Though The Maximum Security Book Club never loses sight of the moral issues raised in the selected reading, it refuses to back away from the unexpected insights offered by the company of these complex, difficult men. It is a compelling, thoughtful analysis of literature -- and prison life -- like nothing you’ve ever read before.
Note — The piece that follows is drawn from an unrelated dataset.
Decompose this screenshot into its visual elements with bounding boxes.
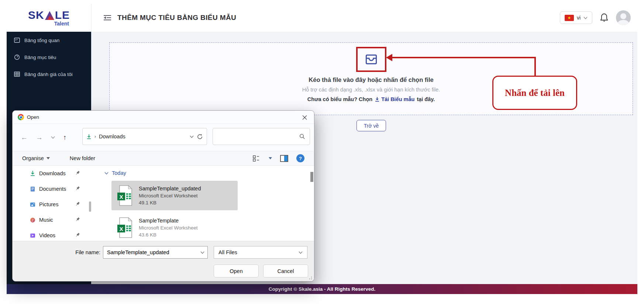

Mikita Brottman, professor in the Department of Humanistic Studies and the MA Program in Critical Studies at the Maryland Institute College of Art (MICA), is an author and psychoanalyst with particular interests in true crime, forensics, psychoanalysis, animals, abjection, and the unexplained. She has a Ph.D in English Language and Literature from Oxford University, in which she focused on contemporary critical theory. She is the author of numerous academic books, including High Theory, Low Culture, The Solitary Vice, and Hyena, as well as commercial books like The Great Grisby. She also teaches prisoners with the Jessup Correctional Institute Prison Scholars Program.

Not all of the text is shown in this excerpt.